One such symposium Saturday at Palm Beach was moderated by Alan Taylor with panelists including Ken Lingenfelter, a well-known collector and head of the aftermarket and tuning company that was started by his late cousin, John; David Wise, Barrett-Jackson Mopar expert; Roy Sinor, Barrett-Jackson Corvette expert; Jeff Catline from the Barrett-Jackson Collection Showroom; and Steve Chryssos, Barrett-Jackson specialist program manager; and Ron Fiamma, Barrett-Jackson sponsored insurance.
1998 Porsche 993 for sale at Barrett-Jackson Palm Beach
The discussion began with Taylor proposing the question, “What are the top five things to look for when purchasing a collector car?”

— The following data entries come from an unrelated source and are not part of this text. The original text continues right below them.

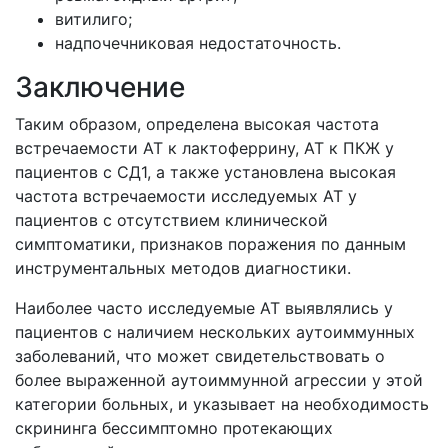
витилиго;
надпочечниковая недостаточность.
Заключение
Таким образом, определена высокая частота
встречаемости АТ к лактоферрину, АТ к ПКЖ у
пациентов с СД1, а также установлена высокая
частота встречаемости исследуемых АТ у
пациентов с отсутствием клинической
симптоматики, признаков поражения по данным
инструментальных методов диагностики.
Наиболее часто исследуемые АТ выявлялись у
пациентов с наличием нескольких аутоиммунных
заболеваний, что может свидетельствовать о
более выраженной аутоиммунной агрессии у этой
категории больных, и указывает на необходимость
скрининга бессимптомно протекающих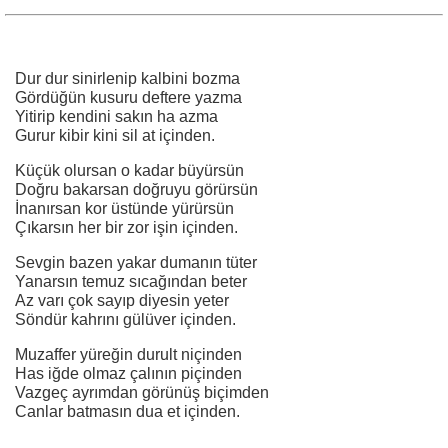
Dur dur sinirlenip kalbini bozma
Gördüğün kusuru deftere yazma
Yitirip kendini sakın ha azma
Gurur kibir kini sil at içinden.
Küçük olursan o kadar büyürsün
Doğru bakarsan doğruyu görürsün
İnanırsan kor üstünde yürürsün
Çıkarsın her bir zor işin içinden.
Sevgin bazen yakar dumanın tüter
Yanarsın temuz sıcağından beter
Az varı çok sayıp diyesin yeter
Söndür kahrını gülüver içinden.
Muzaffer yüreğin durult niçinden
Has iğde olmaz çalının piçinden
Vazgeç ayrımdan görünüş biçimden
Canlar batmasın dua et içinden.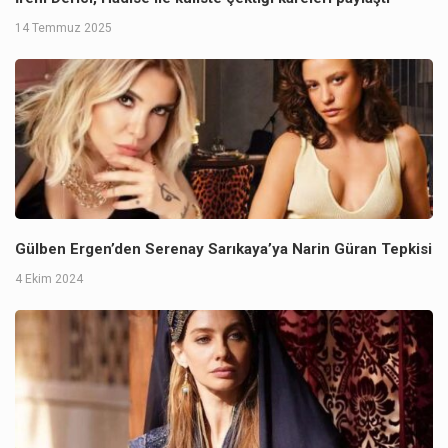
14 Temmuz 2025
Gülben Ergen’den Serenay Sarıkaya’ya Narin Güran Tepkisi
4 Ekim 2024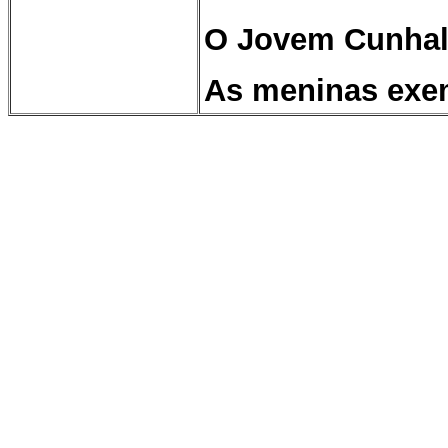
O Jovem Cunhal
As meninas exem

Taylor told the audience the first thing is to understand your objective and to develop a plan to achieve that objection, and he spoke about the difference between buying cars at auction as a dealer versus buying as a collector, and the emotions that come with each perspective.
“I’m passionate about what I do and I buy cars that I like,” said Lingenfelter. “I try to buy a car that I would be OK if I had to sell it, but never go into it thinking I’ll make money.”
Lingenfelter said he tries to add unique cars to his collection, cars he likes, but “not something that will be impossible to sell if need be.”
The panelists said research is crucial. It is important to know the market segment and price range of vehicles your considering.
Chryssos stressed vehicle provenance, explaining that the more documentation and original factory paperwork that comes with a vehicle, the more valuable it tends to be. The vehicle’s owner history and service records also are important, he said.
Signor said examining the VIN and trim tags, body stamping and powertrain ID can ensure the car is, indeed, what it is being advertised as.
When buying and selling collector cars, condition plays a huge role, the panelists said. The appearance, how the paint shows, trim and panel fit are important, but one of the biggest things that makes a difference is detailing. Taylor shared a story of his son buying a dirty car that ran well for $2,800. He went through and vacuumed it, detailed it as best he knew how, and had sold it just a few days later for double what he paid. Even if a good detailing won’t bring you double your money, it certainly enhances a potential buyer’s first impression and might be the difference between a sale or no sale.
Finally, the panelists discussed collectability and whether a car appeals to a wider audience or a smaller one. They agreed unanimously that while all cars have some type of niche following, generally the more popular brands will be the most desirable.